Millard Fillmore: Domestic Affairs
When Zachary Taylor became ill on July 4, 1850, Millard Fillmore knew that the President was dying. When the President finally passed away, Fillmore passed a sleepless night, brooding over what lay ahead. The nation was embroiled in a sectional crisis of the first order, and all eyes would be on the new President. At noon the next day, he took the oath of office in the Capitol and left without giving a speech.
Compromise Choices
Fillmore's views on the all-encompassing slavery issue were markedly different from his predecessor's, and everyone in Taylor's cabinet knew it. Days before the President's death, Fillmore had bluntly told Taylor that if the Compromise of 1850 came to a vote in the Senate, he would cast his vice presidential tie-breaking vote to pass it if necessary. The cabinet, who had barely spoken to Fillmore up to this point, saw the writing on the wall and unanimously resigned; the new President curtly accepted them all. In days, America was governed by an entirely new order. Fillmore appointed to his cabinet Whigs who shared his pro-Union, pro-compromise views.
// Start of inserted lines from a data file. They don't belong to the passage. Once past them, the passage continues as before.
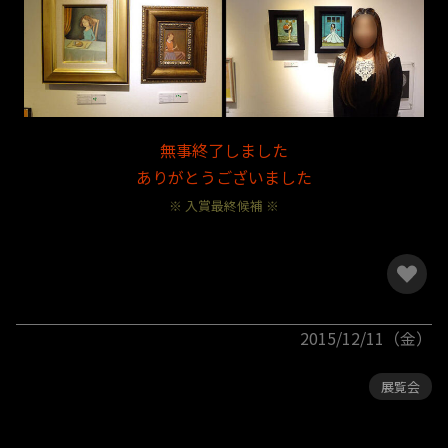
無事終了しました
ありがとうございました
※ 入賞最終候補 ※
2015/12/11（金）
展覧会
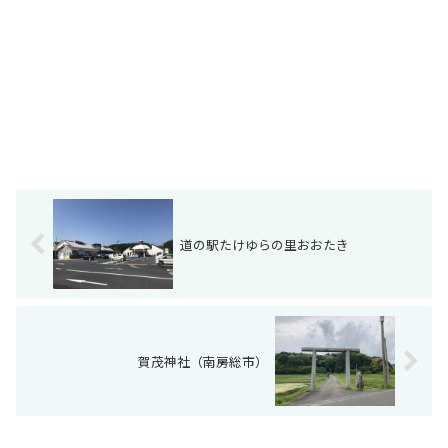
道の駅たけゆらの里おおたき
賀茂神社（南房総市）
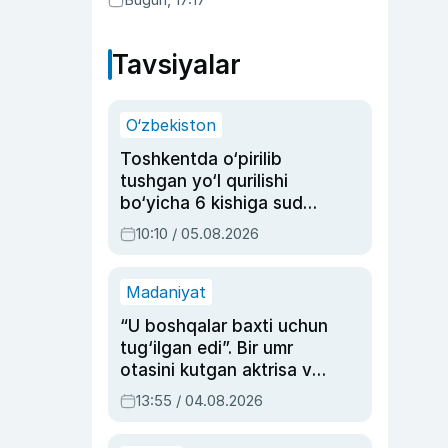
Tavsiyalar
O‘zbekiston
Toshkentda o‘pirilib
tushgan yo‘l qurilishi
bo‘yicha 6 kishiga sud
hukmi o‘qildi
10:10 / 05.08.2026
Madaniyat
“U boshqalar baxti uchun
tug‘ilgan edi”. Bir umr
otasini kutgan aktrisa va
dublyaj ustasi Rimma
13:55 / 04.08.2026
Ahmedovaning
sinovlarga to‘la hayoti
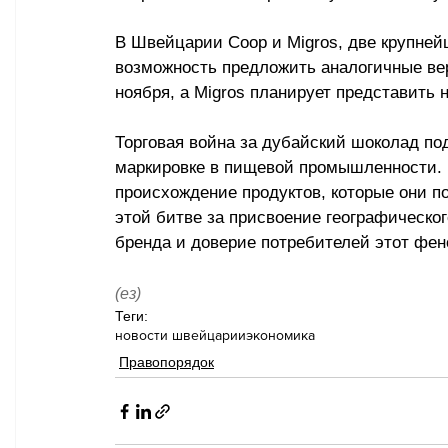
В Швейцарии Coop и Migros, две крупнейш
возможность предложить аналогичные вер
ноября, а Migros планирует представить 
Торговая война за дубайский шоколад по
маркировке в пищевой промышленности. 
происхождение продуктов, которые они по
этой битве за присвоение географическог
бренда и доверие потребителей этот фен
(ез)
Теги:
новости швейцарии
экономика
Правопорядок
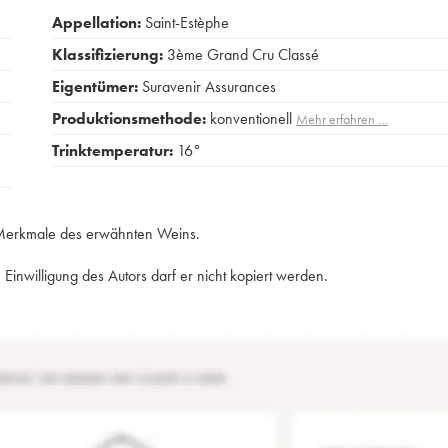
Appellation:
Saint-Estèphe
Klassifizierung:
3ème Grand Cru Classé
Eigentümer:
Suravenir Assurances
Produktionsmethode:
konventionell
Mehr erfahren …
Trinktemperatur:
16°
e Merkmale des erwähnten Weins.
Einwilligung des Autors darf er nicht kopiert werden.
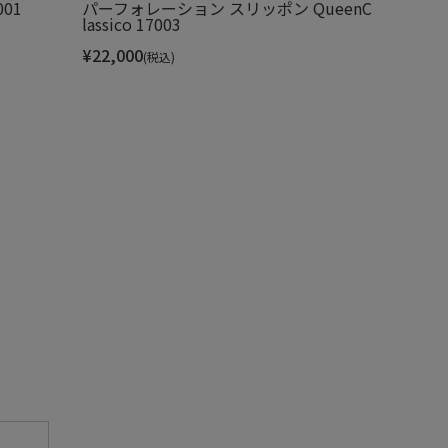
001
パーフォレーション スリッポン QueenC
lassico 17003
¥
22,000
(税込)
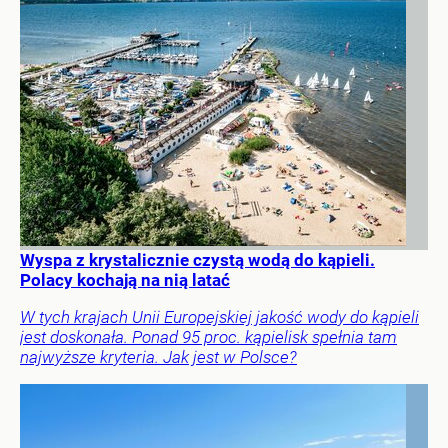
Wyspa z krystalicznie czystą wodą do kąpieli.
Polacy kochają na nią latać
W tych krajach Unii Europejskiej jakość wody do kąpieli
jest doskonała. Ponad 95 proc. kąpielisk spełnia tam
najwyższe kryteria. Jak jest w Polsce?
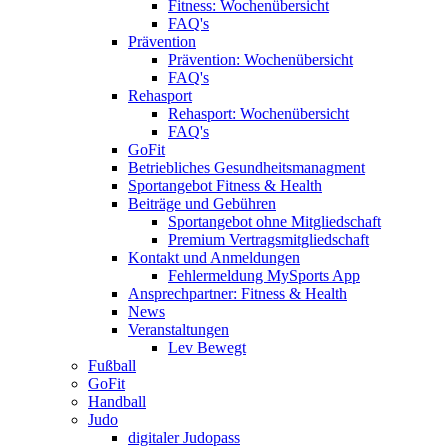
Fitness: Wochenübersicht
FAQ's
Prävention
Prävention: Wochenübersicht
FAQ's
Rehasport
Rehasport: Wochenübersicht
FAQ's
GoFit
Betriebliches Gesundheitsmanagment
Sportangebot Fitness & Health
Beiträge und Gebühren
Sportangebot ohne Mitgliedschaft
Premium Vertragsmitgliedschaft
Kontakt und Anmeldungen
Fehlermeldung MySports App
Ansprechpartner: Fitness & Health
News
Veranstaltungen
Lev Bewegt
Fußball
GoFit
Handball
Judo
digitaler Judopass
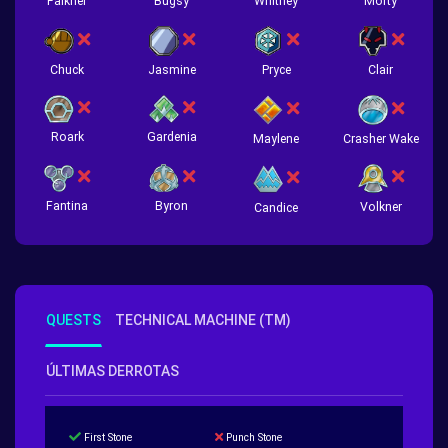
Falkner
Bugsy
Whitney
Morty
Chuck
Jasmine
Pryce
Clair
Roark
Gardenia
Crasher Wake
Maylene
Fantina
Byron
Volkner
Candice
QUESTS
TECHNICAL MACHINE (TM)
ÚLTIMAS DERROTAS
First Stone
Punch Stone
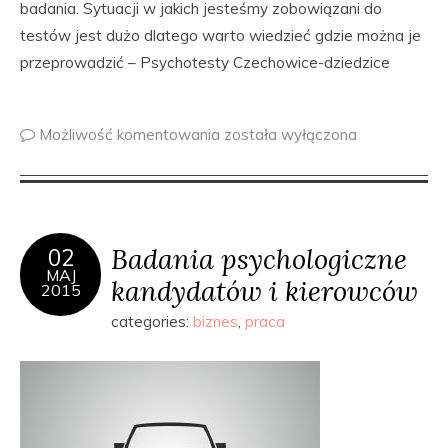
badania. Sytuacji w jakich jesteśmy zobowiązani do
testów jest dużo dlatego warto wiedzieć gdzie można je
przeprowadzić – Psychotesty Czechowice-dziedzice
Możliwość komentowania
została wyłączona
Badania psychologiczne
02
MAJ
kandydatów i kierowców
2015
categories:
biznes
,
praca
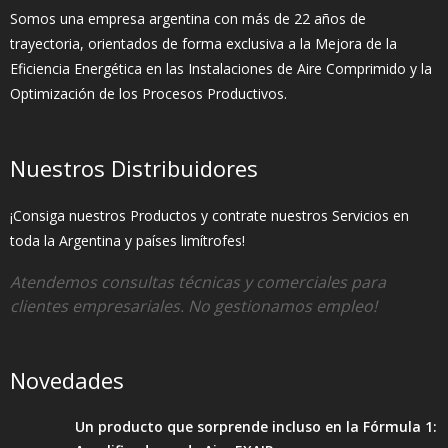
Somos una empresa argentina con más de 22 años de
trayectoria, orientados de forma exclusiva a la Mejora de la
Eficiencia Energética en las Instalaciones de Aire Comprimido y la
Optimización de los Procesos Productivos.
Nuestros Distribuidores
¡Consiga nuestros Productos y contrate nuestros Servicios en
toda la Argentina y países limítrofes!
Atendemos consultas técnicas y comerciales para
clientes empresariales. No gestionamos empleo!
Novedades
Un producto que sorprende incluso en la Fórmula 1:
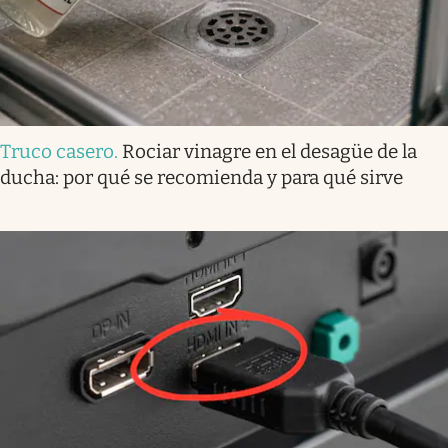
Truco casero
.
Rociar vinagre en el desagüe de la
ducha: por qué se recomienda y para qué sirve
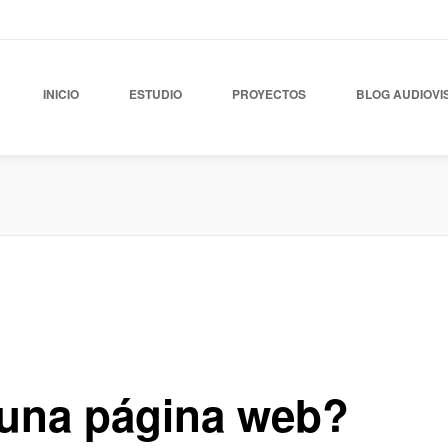
INICIO
ESTUDIO
PROYECTOS
BLOG AUDIOVI
b
,
Blog Posicionamiento
,
Blog Publicidad
,
Noticias
0
 una página web?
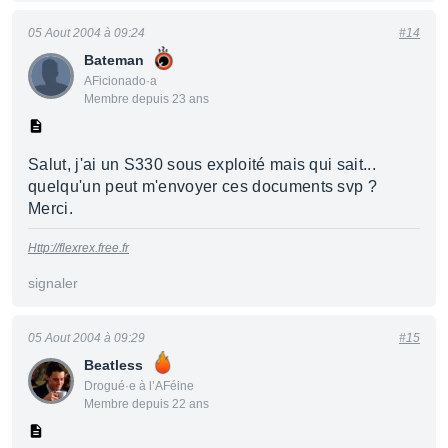
05 Aout 2004 à 09:24
#14
Bateman
AFicionado·a
Membre depuis 23 ans
Salut, j'ai un S330 sous exploité mais qui sait...
quelqu'un peut m'envoyer ces documents svp ?
Merci.
Http://flexrex.free.fr
signaler
05 Aout 2004 à 09:29
#15
Beatless
Drogué·e à l’AFéine
Membre depuis 22 ans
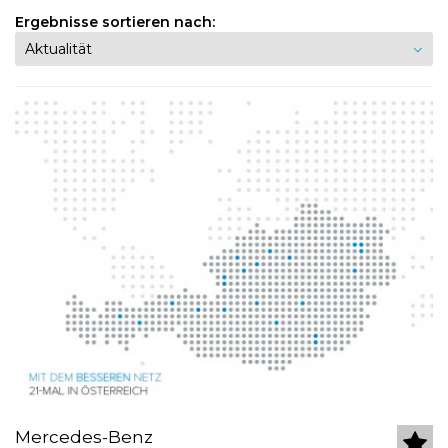
Ergebnisse sortieren nach:
Mercedes-Benz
His longtime ally Henry Clay, aged and exhausted, readied himself for a final battle in Congress. At the end of July, not one month since Taylor had helped stall the compromise, Senator Clay introduced a modified omnibus combination of bills that comprised it. Fillmore pressured Congress to consider the original bill rather than the watered-down version. The angry tone of the national debate increased. In Congress, forces for and against slavery fought over every word of the bill. Both sides chipped away at the bill's provisions, and support for it collapsed, much to Fillmore's deep disappointment. Clay, wasted by the struggle, left Washington, D.C. A new player, from the opposing party, entered the fray. Stephen Douglas, age thirty-seven, had headed the committee charged with partitioning new American territories while serving in the House. Elected to the Senate in 1847, he now headed its Committee on Territories.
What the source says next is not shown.